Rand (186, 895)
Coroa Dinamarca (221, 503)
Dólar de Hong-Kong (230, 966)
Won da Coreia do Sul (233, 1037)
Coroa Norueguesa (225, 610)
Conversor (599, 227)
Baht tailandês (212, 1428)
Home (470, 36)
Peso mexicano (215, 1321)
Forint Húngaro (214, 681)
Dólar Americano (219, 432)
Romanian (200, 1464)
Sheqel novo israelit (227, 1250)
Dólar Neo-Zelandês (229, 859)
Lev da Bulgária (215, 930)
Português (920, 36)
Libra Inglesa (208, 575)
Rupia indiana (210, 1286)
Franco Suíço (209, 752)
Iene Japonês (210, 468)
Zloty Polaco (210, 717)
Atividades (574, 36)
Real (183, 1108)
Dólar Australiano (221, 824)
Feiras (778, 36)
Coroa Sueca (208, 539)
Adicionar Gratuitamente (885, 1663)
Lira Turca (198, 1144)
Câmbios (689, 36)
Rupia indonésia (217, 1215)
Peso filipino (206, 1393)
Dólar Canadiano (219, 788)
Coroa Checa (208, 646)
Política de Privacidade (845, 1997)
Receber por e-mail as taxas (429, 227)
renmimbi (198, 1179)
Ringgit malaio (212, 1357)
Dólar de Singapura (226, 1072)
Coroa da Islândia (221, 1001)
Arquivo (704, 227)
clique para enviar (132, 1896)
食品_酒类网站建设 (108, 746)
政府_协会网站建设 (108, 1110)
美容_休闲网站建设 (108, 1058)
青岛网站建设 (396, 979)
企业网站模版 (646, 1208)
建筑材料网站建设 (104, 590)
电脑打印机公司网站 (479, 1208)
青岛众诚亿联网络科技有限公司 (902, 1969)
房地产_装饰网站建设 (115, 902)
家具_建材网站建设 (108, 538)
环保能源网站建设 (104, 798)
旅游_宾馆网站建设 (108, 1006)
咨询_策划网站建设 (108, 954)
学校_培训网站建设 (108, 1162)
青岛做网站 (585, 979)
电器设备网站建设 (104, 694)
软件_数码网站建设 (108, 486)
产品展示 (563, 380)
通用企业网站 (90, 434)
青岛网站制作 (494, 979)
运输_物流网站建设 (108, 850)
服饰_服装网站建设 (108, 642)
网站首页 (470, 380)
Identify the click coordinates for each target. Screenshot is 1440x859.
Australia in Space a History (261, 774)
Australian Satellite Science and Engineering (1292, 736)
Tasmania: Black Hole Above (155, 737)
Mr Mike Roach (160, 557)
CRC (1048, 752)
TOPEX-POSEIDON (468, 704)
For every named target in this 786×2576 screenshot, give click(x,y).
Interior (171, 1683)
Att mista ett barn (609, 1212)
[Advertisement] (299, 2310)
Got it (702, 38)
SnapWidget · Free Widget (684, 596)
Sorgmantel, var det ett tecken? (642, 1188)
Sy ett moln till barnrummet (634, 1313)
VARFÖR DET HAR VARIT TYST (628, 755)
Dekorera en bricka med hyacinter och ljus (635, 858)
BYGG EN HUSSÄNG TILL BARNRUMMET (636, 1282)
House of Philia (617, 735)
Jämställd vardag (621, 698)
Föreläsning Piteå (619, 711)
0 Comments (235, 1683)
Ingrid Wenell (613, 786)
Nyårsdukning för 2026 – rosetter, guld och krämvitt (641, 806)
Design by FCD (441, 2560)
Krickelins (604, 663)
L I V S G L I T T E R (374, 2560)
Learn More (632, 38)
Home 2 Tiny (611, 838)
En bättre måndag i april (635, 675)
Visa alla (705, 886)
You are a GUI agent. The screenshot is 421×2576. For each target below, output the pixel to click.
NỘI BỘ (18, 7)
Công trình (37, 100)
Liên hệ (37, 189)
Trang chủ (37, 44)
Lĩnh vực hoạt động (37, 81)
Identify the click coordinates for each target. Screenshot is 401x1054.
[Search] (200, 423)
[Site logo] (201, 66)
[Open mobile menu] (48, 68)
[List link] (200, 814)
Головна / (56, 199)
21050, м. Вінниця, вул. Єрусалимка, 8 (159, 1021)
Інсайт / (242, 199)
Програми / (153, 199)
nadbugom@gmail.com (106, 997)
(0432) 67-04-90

========

Problem requirements:
Copy the line containing "BYGG EN HUSSÄNG TILL BARNRUMMET (636, 1282)" and every line after it, through the last line of the records. Include nothing else.

Task response:
BYGG EN HUSSÄNG TILL BARNRUMMET (636, 1282)
House of Philia (617, 735)
Jämställd vardag (621, 698)
Föreläsning Piteå (619, 711)
0 Comments (235, 1683)
Ingrid Wenell (613, 786)
Nyårsdukning för 2026 – rosetter, guld och krämvitt (641, 806)
Design by FCD (441, 2560)
Krickelins (604, 663)
L I V S G L I T T E R (374, 2560)
Learn More (632, 38)
Home 2 Tiny (611, 838)
En bättre måndag i april (635, 675)
Visa alla (705, 886)
You are a GUI agent. The screenshot is 421×2576. For each target below, output the pixel to click.
NỘI BỘ (18, 7)
Công trình (37, 100)
Liên hệ (37, 189)
Trang chủ (37, 44)
Lĩnh vực hoạt động (37, 81)
Identify the click coordinates for each target. Screenshot is 401x1054.
[Search] (200, 423)
[Site logo] (201, 66)
[Open mobile menu] (48, 68)
[List link] (200, 814)
Головна / (56, 199)
21050, м. Вінниця, вул. Єрусалимка, 8 (159, 1021)
Інсайт / (242, 199)
Програми / (153, 199)
nadbugom@gmail.com (106, 997)
(0432) 67-04-90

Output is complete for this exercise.